Instructions to follow =>
In the material below, find each line with the string "chat" and copy it.

Data extracts =>
BEGIN

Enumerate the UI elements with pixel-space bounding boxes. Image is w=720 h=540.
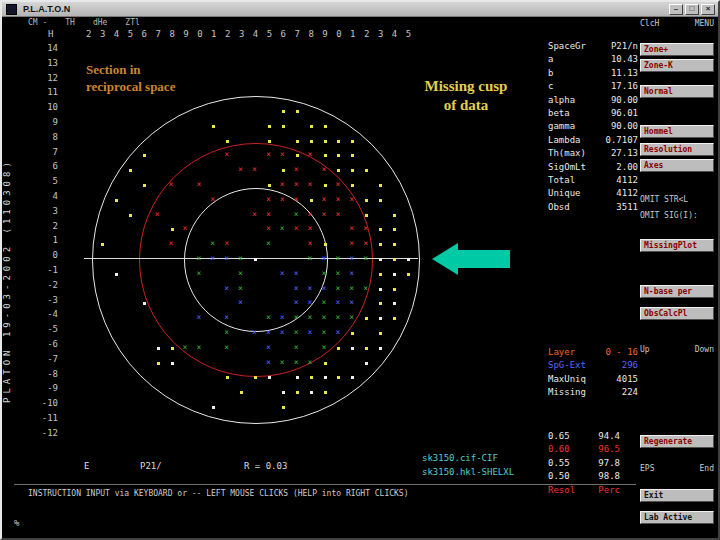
reflection-cross: × bbox=[322, 329, 327, 337]
reflection-cross: × bbox=[280, 196, 285, 204]
close-button[interactable]: × bbox=[701, 4, 715, 15]
titlebar[interactable]: P.L.A.T.O.N – □ × bbox=[2, 2, 718, 17]
sidebar-button-normal[interactable]: Normal bbox=[640, 85, 714, 98]
reflection-dot bbox=[379, 243, 382, 246]
reflection-dot bbox=[226, 376, 229, 379]
reflection-cross: × bbox=[294, 344, 299, 352]
window-controls: – □ × bbox=[669, 4, 718, 15]
sidebar-button-lab-active[interactable]: Lab Active bbox=[640, 511, 714, 524]
status-divider bbox=[14, 484, 636, 485]
reflection-dot bbox=[282, 110, 285, 113]
reflection-cross: × bbox=[308, 240, 313, 248]
reflection-cross: × bbox=[183, 225, 188, 233]
reflection-dot bbox=[310, 376, 313, 379]
reflection-cross: × bbox=[266, 359, 271, 367]
reflection-cross: × bbox=[308, 225, 313, 233]
prompt-char: % bbox=[14, 518, 19, 528]
reflection-dot bbox=[365, 362, 368, 365]
reflection-cross: × bbox=[280, 225, 285, 233]
reflection-cross: × bbox=[196, 270, 201, 278]
minimize-button[interactable]: – bbox=[669, 4, 683, 15]
reflection-dot bbox=[324, 243, 327, 246]
reflection-cross: × bbox=[169, 240, 174, 248]
reflection-cross: × bbox=[335, 255, 340, 263]
hkl-file-label: sk3150.hkl-SHELXL bbox=[422, 467, 514, 477]
reflection-cross: × bbox=[294, 166, 299, 174]
reflection-dot bbox=[379, 288, 382, 291]
sidebar-button-zone[interactable]: Zone+ bbox=[640, 43, 714, 56]
reflection-cross: × bbox=[363, 225, 368, 233]
cell-stat-row: c17.16 bbox=[548, 81, 638, 94]
sidebar-label-text: Up bbox=[640, 345, 650, 354]
reflection-dot bbox=[379, 347, 382, 350]
reflection-cross: × bbox=[266, 329, 271, 337]
reflection-cross: × bbox=[322, 344, 327, 352]
reflection-cross: × bbox=[266, 151, 271, 159]
reflection-dot bbox=[379, 273, 382, 276]
reflection-cross: × bbox=[322, 255, 327, 263]
reflection-cross: × bbox=[294, 270, 299, 278]
reflection-cross: × bbox=[238, 299, 243, 307]
reflection-dot bbox=[393, 273, 396, 276]
reflection-cross: × bbox=[335, 196, 340, 204]
reflection-dot bbox=[296, 376, 299, 379]
reflection-dot bbox=[282, 391, 285, 394]
reflection-dot bbox=[268, 125, 271, 128]
reflection-dot bbox=[282, 125, 285, 128]
r-factor-label: R = 0.03 bbox=[244, 461, 287, 471]
sidebar-button-exit[interactable]: Exit bbox=[640, 489, 714, 502]
reflection-dot bbox=[324, 391, 327, 394]
sidebar-button-n-base-per[interactable]: N-base per bbox=[640, 285, 714, 298]
sidebar-button-obscalcpl[interactable]: ObsCalcPl bbox=[640, 307, 714, 320]
reflection-dot bbox=[282, 406, 285, 409]
sidebar-button-resolution[interactable]: Resolution bbox=[640, 143, 714, 156]
reflection-dot bbox=[351, 347, 354, 350]
reflection-cross: × bbox=[308, 151, 313, 159]
reflection-dot bbox=[115, 273, 118, 276]
reflection-cross: × bbox=[294, 299, 299, 307]
maximize-button[interactable]: □ bbox=[685, 4, 699, 15]
reflection-cross: × bbox=[280, 359, 285, 367]
reflection-cross: × bbox=[335, 211, 340, 219]
reflection-cross: × bbox=[322, 270, 327, 278]
layer-stat-row: Missing224 bbox=[548, 387, 638, 400]
reflection-cross: × bbox=[183, 344, 188, 352]
reflection-cross: × bbox=[224, 285, 229, 293]
sidebar-button-hommel[interactable]: Hommel bbox=[640, 125, 714, 138]
layer-stat-row: MaxUniq4015 bbox=[548, 374, 638, 387]
reflection-cross: × bbox=[266, 196, 271, 204]
sidebar-button-regenerate[interactable]: Regenerate bbox=[640, 435, 714, 448]
reflection-dot bbox=[129, 214, 132, 217]
annotation-section-label: Section in reciprocal space bbox=[86, 61, 175, 95]
reflection-dot bbox=[254, 258, 257, 261]
resolution-stat-row: 0.5597.8 bbox=[548, 458, 620, 471]
reflection-cross: × bbox=[335, 181, 340, 189]
reflection-cross: × bbox=[266, 314, 271, 322]
sidebar-button-axes[interactable]: Axes bbox=[640, 159, 714, 172]
reflection-dot bbox=[310, 125, 313, 128]
arrow-shaft bbox=[458, 250, 510, 268]
reflection-cross: × bbox=[294, 211, 299, 219]
reflection-dot bbox=[337, 169, 340, 172]
reflection-dot bbox=[254, 376, 257, 379]
reflection-cross: × bbox=[266, 344, 271, 352]
reflection-dot bbox=[393, 317, 396, 320]
reflection-cross: × bbox=[210, 255, 215, 263]
cell-stat-row: SpaceGrP21/n bbox=[548, 41, 638, 54]
reflection-dot bbox=[337, 347, 340, 350]
reflection-cross: × bbox=[210, 240, 215, 248]
reflection-cross: × bbox=[322, 196, 327, 204]
reflection-dot bbox=[351, 140, 354, 143]
sidebar-label-omit-str-l: OMIT STR<L bbox=[640, 195, 714, 204]
reflection-cross: × bbox=[322, 299, 327, 307]
sidebar-button-zone-k[interactable]: Zone-K bbox=[640, 59, 714, 72]
reflection-cross: × bbox=[363, 285, 368, 293]
arrow-head bbox=[432, 243, 458, 275]
reflection-cross: × bbox=[294, 329, 299, 337]
reflection-dot bbox=[365, 169, 368, 172]
reflection-cross: × bbox=[335, 270, 340, 278]
reflection-dot bbox=[379, 302, 382, 305]
sidebar-button-missingplot[interactable]: MissingPlot bbox=[640, 239, 714, 252]
missing-cusp-arrow-icon bbox=[432, 243, 512, 275]
layer-stat-row: Layer0 - 16 bbox=[548, 347, 638, 360]
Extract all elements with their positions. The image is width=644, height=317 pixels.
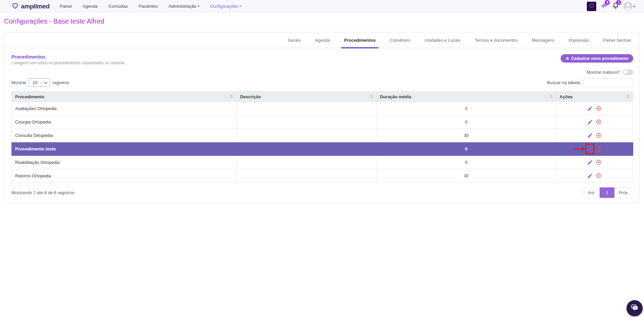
column-header-acoes[interactable]: Ações⇅ xyxy=(556,92,633,102)
table-row-highlighted: Procedimento teste 0 xyxy=(12,142,633,156)
description-cell xyxy=(236,156,376,169)
edit-pencil-icon[interactable] xyxy=(587,160,593,165)
show-inactive-label: Mostrar inativos? xyxy=(586,70,620,75)
procedure-name-cell: Retorno Ortopedia xyxy=(12,169,237,183)
edit-pencil-icon[interactable] xyxy=(587,106,593,111)
settings-card: Gerais Agenda Procedimentos Convênios Un… xyxy=(4,32,640,203)
brand-logo[interactable]: amplimed xyxy=(11,2,50,11)
deactivate-arrow-icon[interactable] xyxy=(596,146,602,152)
column-header-procedimento[interactable]: Procedimento⇅ xyxy=(12,92,237,102)
records-label: registros xyxy=(52,80,69,85)
user-menu[interactable]: ▾ xyxy=(623,2,635,11)
heart-icon xyxy=(589,3,595,10)
actions-cell xyxy=(556,169,633,183)
announcements-badge: 9 xyxy=(605,0,610,5)
sort-icon: ⇅ xyxy=(230,94,233,99)
sort-icon: ⇅ xyxy=(549,94,553,99)
duration-cell: 0 xyxy=(376,142,556,156)
actions-cell xyxy=(556,142,633,156)
edit-pencil-icon[interactable] xyxy=(587,146,593,152)
nav-item-painel[interactable]: Painel xyxy=(60,4,72,9)
column-header-descricao[interactable]: Descrição⇅ xyxy=(236,92,376,102)
section-subtitle: Listagem com todos os procedimentos cada… xyxy=(11,61,125,65)
description-cell xyxy=(236,115,376,129)
nav-item-configuracoes[interactable]: Configurações▾ xyxy=(210,4,241,9)
annotation-highlight-box xyxy=(587,146,593,152)
procedures-table: Procedimento⇅ Descrição⇅ Duração média⇅ … xyxy=(11,91,633,183)
avatar xyxy=(623,2,633,11)
tab-convenios[interactable]: Convênios xyxy=(389,32,411,48)
page-size-label: Mostrar xyxy=(11,80,26,85)
records-summary: Mostrando 1 até 6 de 6 registros xyxy=(11,190,74,195)
duration-cell: 30 xyxy=(376,169,556,183)
notifications-badge: 1 xyxy=(616,0,621,5)
tab-gerais[interactable]: Gerais xyxy=(287,32,301,48)
procedure-name-cell: Avaliações Ortopedia xyxy=(12,102,237,115)
description-cell xyxy=(236,129,376,142)
tab-agenda[interactable]: Agenda xyxy=(314,32,331,48)
chevron-down-icon: ▾ xyxy=(198,5,199,8)
annotation-arrow xyxy=(573,148,582,149)
actions-cell xyxy=(556,156,633,169)
pagination-next-button[interactable]: Próx. xyxy=(614,187,633,198)
top-navbar: amplimed Painel Agenda Consultas Pacient… xyxy=(0,0,644,13)
deactivate-arrow-icon[interactable] xyxy=(596,160,602,165)
toggle-knob xyxy=(623,70,628,74)
tab-impressao[interactable]: Impressão xyxy=(568,32,590,48)
sort-icon: ⇅ xyxy=(626,94,630,99)
nav-item-consultas[interactable]: Consultas xyxy=(108,4,128,9)
deactivate-arrow-icon[interactable] xyxy=(596,133,602,138)
edit-pencil-icon[interactable] xyxy=(587,119,593,125)
table-search-input[interactable] xyxy=(583,78,633,87)
procedure-name-cell: Procedimento teste xyxy=(12,142,237,156)
table-row: Cirurgia Ortopedia 0 xyxy=(12,115,633,129)
tab-painel-senhas[interactable]: Painel Senhas xyxy=(602,32,632,48)
tab-unidades-e-locais[interactable]: Unidades e Locais xyxy=(424,32,461,48)
procedure-name-cell: Consulta Ortopedia xyxy=(12,129,237,142)
chevron-down-icon: ▾ xyxy=(633,5,635,8)
actions-cell xyxy=(556,115,633,129)
pagination: Ant. 1 Próx. xyxy=(583,187,633,198)
show-inactive-toggle[interactable] xyxy=(623,69,633,75)
nav-item-administracao[interactable]: Administração▾ xyxy=(168,4,199,9)
edit-pencil-icon[interactable] xyxy=(587,173,593,179)
duration-cell: 0 xyxy=(376,102,556,115)
pagination-page-1[interactable]: 1 xyxy=(600,187,614,198)
section-title: Procedimentos xyxy=(11,54,125,60)
duration-cell: 30 xyxy=(376,129,556,142)
notifications-button[interactable]: 1 xyxy=(612,2,619,10)
chevron-down-icon xyxy=(44,80,47,85)
pagination-prev-button[interactable]: Ant. xyxy=(584,187,600,198)
nav-item-agenda[interactable]: Agenda xyxy=(83,4,98,9)
chevron-down-icon: ▾ xyxy=(239,5,241,8)
description-cell xyxy=(236,102,376,115)
deactivate-arrow-icon[interactable] xyxy=(596,173,602,179)
navbar-right-cluster: 9 1 ▾ xyxy=(587,2,635,11)
procedure-name-cell: Reabilitação Ortopedia xyxy=(12,156,237,169)
chat-support-button[interactable] xyxy=(627,300,643,316)
description-cell xyxy=(236,169,376,183)
deactivate-arrow-icon[interactable] xyxy=(596,119,602,125)
tab-procedimentos[interactable]: Procedimentos xyxy=(343,32,376,48)
page-size-select[interactable]: 10 xyxy=(29,78,50,87)
tab-mensagens[interactable]: Mensagens xyxy=(531,32,555,48)
amplimed-app-tile[interactable] xyxy=(587,2,596,11)
table-row: Reabilitação Ortopedia 0 xyxy=(12,156,633,169)
actions-cell xyxy=(556,102,633,115)
column-header-duracao-media[interactable]: Duração média⇅ xyxy=(376,92,556,102)
actions-cell xyxy=(556,129,633,142)
heart-icon xyxy=(11,2,19,11)
tab-termos-e-documentos[interactable]: Termos e documentos xyxy=(474,32,518,48)
page-title: Configurações - Base teste Alfred xyxy=(4,17,644,25)
plus-circle-icon: ⊕ xyxy=(565,56,569,61)
announcements-button[interactable]: 9 xyxy=(601,2,608,10)
main-nav: Painel Agenda Consultas Pacientes Admini… xyxy=(60,4,241,9)
nav-item-pacientes[interactable]: Pacientes xyxy=(139,4,158,9)
deactivate-arrow-icon[interactable] xyxy=(596,106,602,111)
edit-pencil-icon[interactable] xyxy=(587,133,593,138)
add-procedure-button[interactable]: ⊕ Cadastrar novo procedimento xyxy=(561,54,633,63)
brand-name: amplimed xyxy=(21,3,50,10)
chat-bubbles-icon xyxy=(630,303,639,313)
table-row: Retorno Ortopedia 30 xyxy=(12,169,633,183)
duration-cell: 0 xyxy=(376,115,556,129)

END

Answer to this problem =>
chat-support-button[interactable] xyxy=(627,300,643,316)
chat-bubbles-icon xyxy=(630,303,639,313)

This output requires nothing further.